The Invisible Hand in Scientific Writing: The Rise of Large Language Models

A recent study reveals the growing influence of large language models in scientific writing, with at least 10% of 2024 scientific abstracts generated or assisted by LLMs.
The Invisible Hand in Scientific Writing: The Rise of Large Language Models
Photo by Jess Bailey on Unsplash

Large Language Models: The Invisible Hand in Scientific Writing

A recent study has shed light on the prevalence of large language models (LLMs) in scientific writing. By analyzing “excess word usage” in scientific abstracts published on PubMed from 2010 to 2024, researchers have developed a new technique to estimate the influence of LLMs on academic writing.

Identifying the Invisible Hand

The challenge of detecting AI-generated text has long perplexed AI companies and researchers alike. However, a novel approach has been proposed by researchers at the University of Tubingen and Northwestern University. By examining the sudden rise in specific vocabulary within scientific abstracts, they offer a unique way to identify the influence of LLMs on academic writing.

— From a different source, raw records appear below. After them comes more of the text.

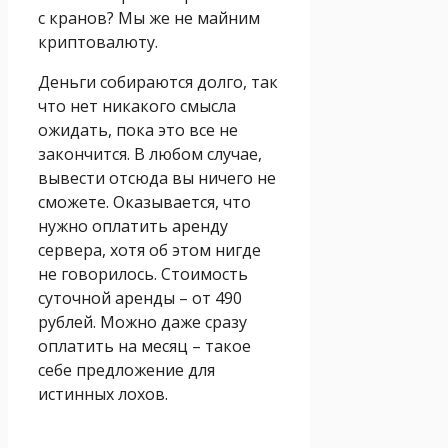
с кранов? Мы же не майним
криптовалюту.
Деньги собираются долго, так
что нет никакого смысла
ожидать, пока это все не
закончится. В любом случае,
вывести отсюда вы ничего не
сможете. Оказывается, что
нужно оплатить аренду
сервера, хотя об этом нигде
не говорилось. Стоимость
суточной аренды – от 490
рублей. Можно даже сразу
оплатить на месяц – такое
себе предложение для
истинных лохов.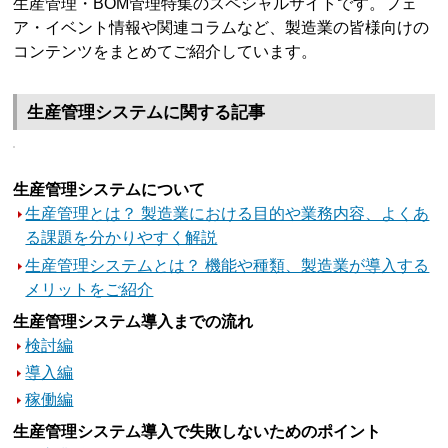
生産管理・BOM管理特集のスペシャルサイトです。フェ
ア・イベント情報や関連コラムなど、製造業の皆様向けの
コンテンツをまとめてご紹介しています。
生産管理システムに関する記事
生産管理システムについて
生産管理とは？ 製造業における目的や業務内容、よくあ
る課題を分かりやすく解説
生産管理システムとは？ 機能や種類、製造業が導入する
メリットをご紹介
生産管理システム導入までの流れ
検討編
導入編
稼働編
生産管理システム導入で失敗しないためのポイント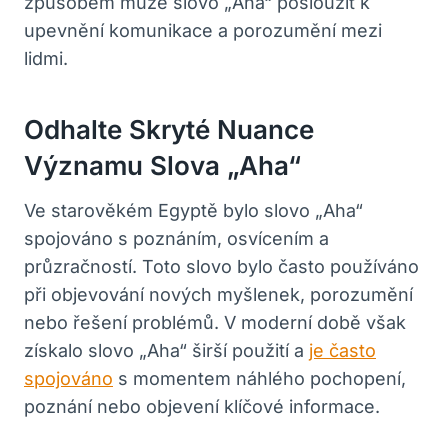
způsobem může slovo „Aha“⁢ posloužit k
upevnění komunikace​ a porozumění mezi
lidmi.
Odhalte Skryté Nuance
Významu Slova „Aha“
Ve starověkém Egyptě bylo slovo „Aha“
spojováno s poznáním, osvícením a
průzračností.⁢ Toto slovo bylo často používáno
při objevování nových myšlenek,‍ porozumění
nebo ⁣řešení problémů. V moderní době však
získalo slovo „Aha“ širší použití a‌
je často
spojováno
⁢s momentem náhlého pochopení,
poznání nebo objevení klíčové informace.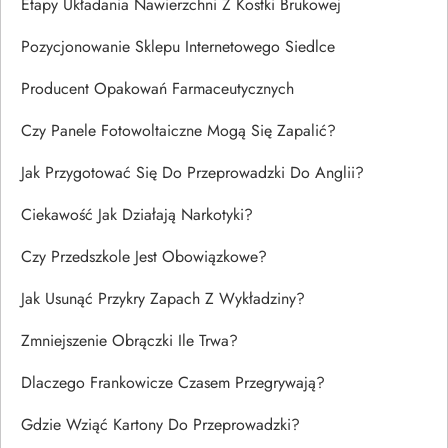
Etapy Układania Nawierzchni Z Kostki Brukowej
Pozycjonowanie Sklepu Internetowego Siedlce
Producent Opakowań Farmaceutycznych
Czy Panele Fotowoltaiczne Mogą Się Zapalić?
Jak Przygotować Się Do Przeprowadzki Do Anglii?
Ciekawość Jak Działają Narkotyki?
Czy Przedszkole Jest Obowiązkowe?
Jak Usunąć Przykry Zapach Z Wykładziny?
Zmniejszenie Obrączki Ile Trwa?
Dlaczego Frankowicze Czasem Przegrywają?
Gdzie Wziąć Kartony Do Przeprowadzki?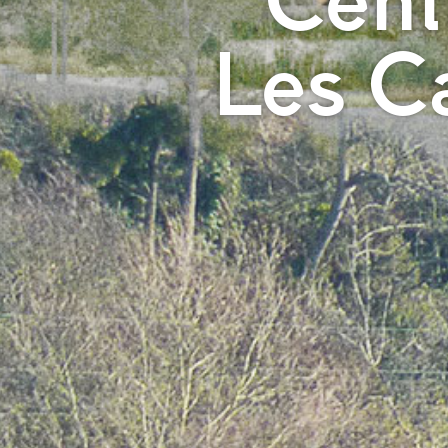
Cent
Les C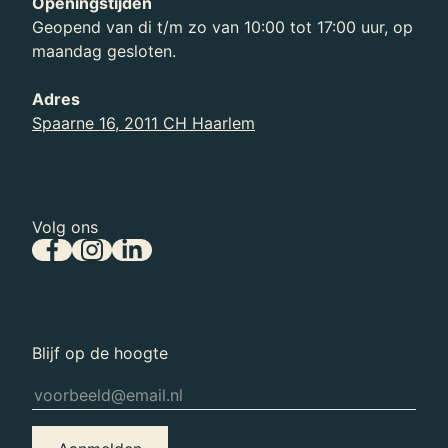
Openingstijden
Geopend van di t/m zo van 10:00 tot 17:00 uur, op
maandag gesloten.
Adres
Spaarne 16, 2011 CH Haarlem
Volg ons
Blijf op de hoogte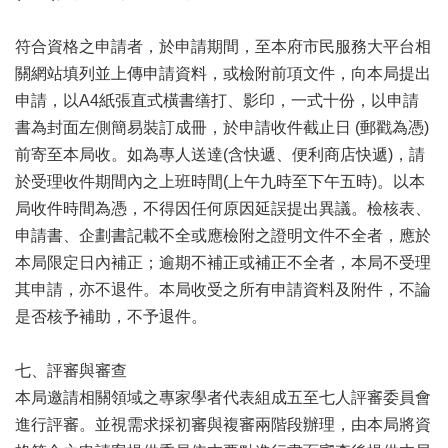
全
政
符合資格之申請者，於申請期間，至本府市民服務大平台相
策
關網站填列並上傳申請資料，或檢附前項文件，向本局提出
政
申請，以A4紙張直式橫書缮打、影印，一式十份，以申請
府
書為封面左側簡易裝訂成冊，於申請收件截止日 (郵戳為憑)
網
前寄至本局收。如為專人送達(含快遞、便利商店快遞)，請
站
資
於受理收件期間內之上班時間(上午九時至下午五時)。以本
料
局收件時間為憑，不得因任何原因延誤提出異議。檢核表、
開
申請書、企劃書記載不全或應檢附之證明文件不全者，應於
放
本局限定日內補正；逾期不補正或補正不全者，本局不受理
宣
告
其申請，亦不退件。本局收受之所有申請資料及附件，不論
是否核予補助，不予退件。
相
關
連
七、評審與審查
結
本局邀請相關領域之專家學者代表組成五至七人評審委員會
進行評審。並視需求採初審與複審兩階段辦理，由本局將資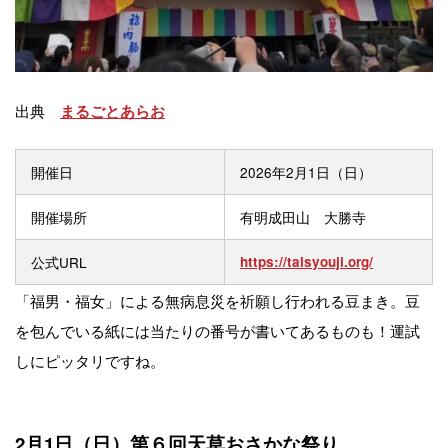
出典
まるごとあらお
開催日
2026年2月1日（日）
開催場所
有明成田山 大勝寺
公式URL
https://taisyouji.org/
「福男・福女」による無病息災を祈願し行われる豆まき。豆
を包んでいる紙には当たりの番号が書いてあるものも！運試
しにピッタリですね。
2月1日（日）第６回天草おさかな祭り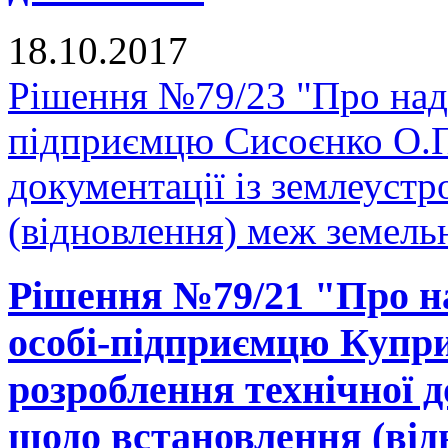
18.10.2017
Рішення №79/23 "Про нада
підприємцю Сисоєнко О.П.
документації із землеуст
(відновлення) меж земельн
Рішення №79/21 "Про на
особі-підприємцю Купри
розроблення технічної д
щодо встановлення (від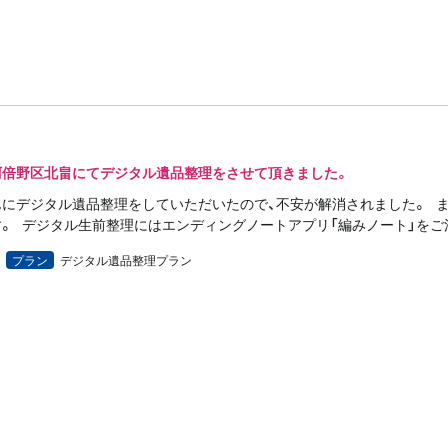
阿倍野区北畠にてデジタル遺品整理をさせて頂きました。
にデジタル遺品整理をしていただいたので、不安が解消されました。 
。 デジタル生前整理にはエンディングノートアプリ「編みノート」をご
プラン
デジタル遺品整理プラン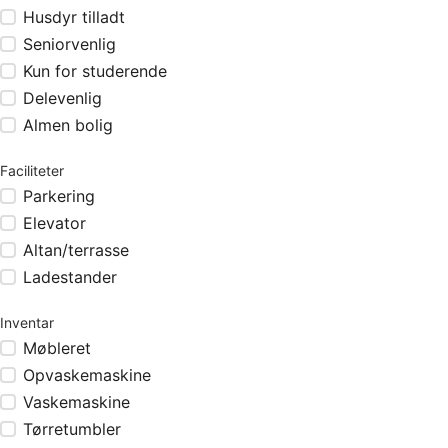
Husdyr tilladt
Seniorvenlig
Kun for studerende
Delevenlig
Almen bolig
Faciliteter
Parkering
Elevator
Altan/terrasse
Ladestander
Inventar
Møbleret
Opvaskemaskine
Vaskemaskine
Tørretumbler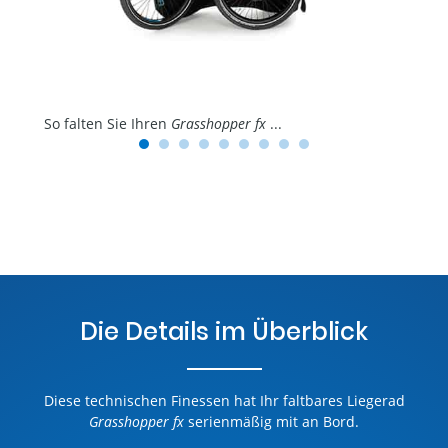
So falten Sie Ihren
Grasshopper fx
...
1
2
3
4
5
6
7
8
9
Die Details im Überblick
Diese technischen Finessen hat Ihr faltbares Liegerad
Grasshopper fx
serienmäßig mit an Bord.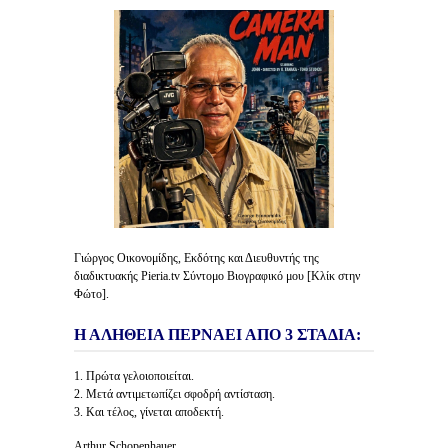
Γιώργος Οικονομίδης, Εκδότης και Διευθυντής της
διαδικτυακής Pieria.tv Σύντομο Βιογραφικό μου [Κλίκ στην
Φώτο].
Η ΑΛΗΘΕΙΑ ΠΕΡΝΑΕΙ ΑΠΟ 3 ΣΤΑΔΙΑ:
1. Πρώτα γελοιοποιείται.
2. Μετά αντιμετωπίζει σφοδρή αντίσταση.
3. Και τέλος, γίνεται αποδεκτή.
Arthur Schopenhauer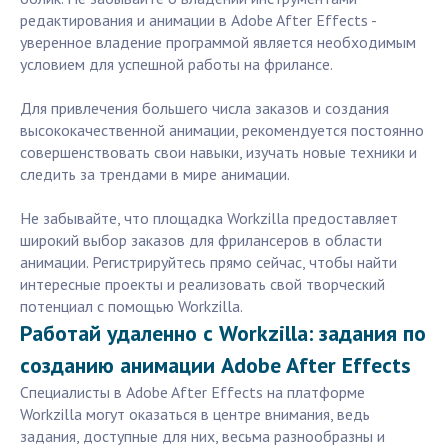
редактирования и анимации в Adobe After Effects -
уверенное владение программой является необходимым
условием для успешной работы на фрилансе.
Для привлечения большего числа заказов и создания
высококачественной анимации, рекомендуется постоянно
совершенствовать свои навыки, изучать новые техники и
следить за трендами в мире анимации.
Не забывайте, что площадка Workzilla предоставляет
широкий выбор заказов для фрилансеров в области
анимации. Регистрируйтесь прямо сейчас, чтобы найти
интересные проекты и реализовать свой творческий
потенциал с помощью Workzilla.
Работай удаленно с Workzilla: задания по
созданию анимации Adobe After Effects
Специалисты в Adobe After Effects на платформе
Workzilla могут оказаться в центре внимания, ведь
задания, доступные для них, весьма разнообразны и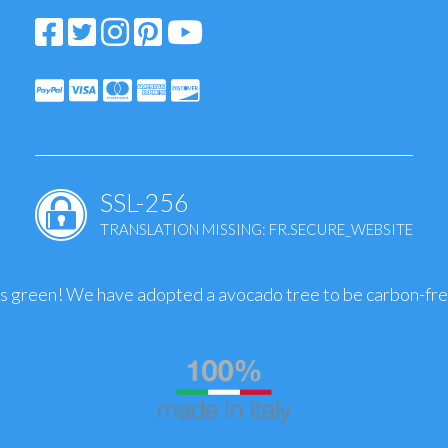
SSL-256
TRANSLATION MISSING: FR.SECURE_WEBSITE
is green! We have adopted a avocado tree to be carbon-fr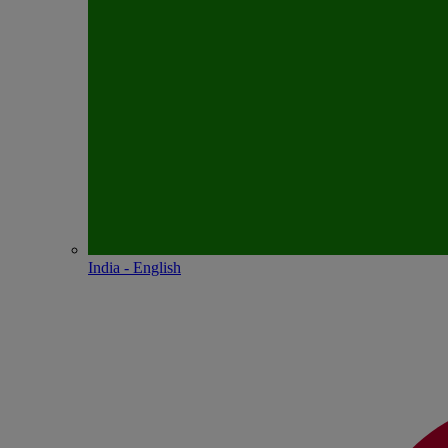
India - English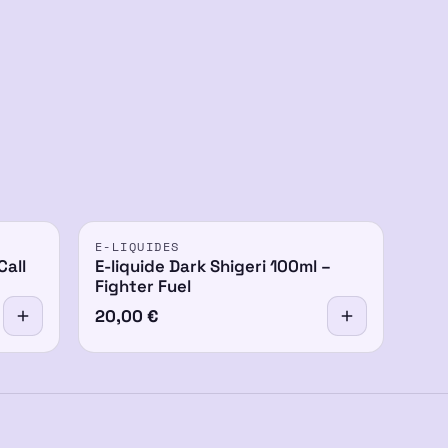
E-LIQUIDES
Call
E-liquide Dark Shigeri 100ml –
Fighter Fuel
20,00
€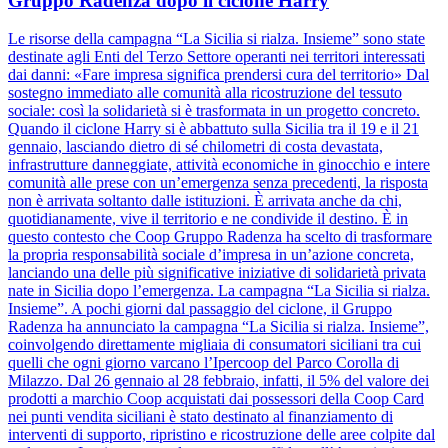
Gruppo Radenza dopo il ciclone Harry
Le risorse della campagna “La Sicilia si rialza. Insieme” sono state
destinate agli Enti del Terzo Settore operanti nei territori interessati
dai danni: «Fare impresa significa prendersi cura del territorio» Dal
sostegno immediato alle comunità alla ricostruzione del tessuto
sociale: così la solidarietà si è trasformata in un progetto concreto.
Quando il ciclone Harry si è abbattuto sulla Sicilia tra il 19 e il 21
gennaio, lasciando dietro di sé chilometri di costa devastata,
infrastrutture danneggiate, attività economiche in ginocchio e intere
comunità alle prese con un’emergenza senza precedenti, la risposta
non è arrivata soltanto dalle istituzioni. È arrivata anche da chi,
quotidianamente, vive il territorio e ne condivide il destino. È in
questo contesto che Coop Gruppo Radenza ha scelto di trasformare
la propria responsabilità sociale d’impresa in un’azione concreta,
lanciando una delle più significative iniziative di solidarietà privata
nate in Sicilia dopo l’emergenza. La campagna “La Sicilia si rialza.
Insieme”. A pochi giorni dal passaggio del ciclone, il Gruppo
Radenza ha annunciato la campagna “La Sicilia si rialza. Insieme”,
coinvolgendo direttamente migliaia di consumatori siciliani tra cui
quelli che ogni giorno varcano l’Ipercoop del Parco Corolla di
Milazzo. Dal 26 gennaio al 28 febbraio, infatti, il 5% del valore dei
prodotti a marchio Coop acquistati dai possessori della Coop Card
nei punti vendita siciliani è stato destinato al finanziamento di
interventi di supporto, ripristino e ricostruzione delle aree colpite dal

Image credit: Glen Carrie/Unsplash

Inspiration from Pandemic Studies

The researchers drew inspiration from studies that measured the impact of the COVID-19 pandemic through excess deaths compared to historical data. Applying a similar approach, they analyzed “excess word usage” in scientific abstracts published on PubMed from 2010 to 2024. This comparison revealed significant changes in vocabulary coinciding with the widespread adoption of LLMs in late 2022.

Analyzing the Data

To measure these changes, the team scrutinized 14 million abstracts, tracking the frequency of each word annually. By comparing the expected word frequency, based on pre-2023 trends, to actual usage in 2023 and 2024, they identified a dramatic increase in certain terms. For example, the word “delves” appeared 25 times more frequently in 2024 abstracts than anticipated. Similarly, “showcasing” and “underscores” saw a ninefold increase in usage.

The researchers noted that, unlike the noun-heavy vocabulary shifts during the COVID-19 pandemic, the post-LLM era saw a rise in verbs, adjectives, and adverbs.

Vocabulary Shifts

This surge in specific words, dubbed “marker words,” is a key indicator of LLM usage. While language naturally evolves, such abrupt and widespread changes were previously only associated with significant global events like health crises.

Image credit: Glen Carrie/Unsplash

Geographical Variations in LLM Usage

The study also highlighted geographical differences in LLM usage. Papers from countries like China, South Korea, and Taiwan exhibited a higher frequency of marker words, suggesting LLMs are particularly useful for non-native English speakers in editing and composing scientific texts.

Conclusion

By identifying these marker words, researchers can estimate that at least 10% of 2024 scientific abstracts were generated or assisted by LLMs. This figure likely underestimates the true extent, as not all LLM-assisted texts will include these specific markers.

This study raises important questions about the role of LLMs in scientific writing and the potential implications for academic integrity.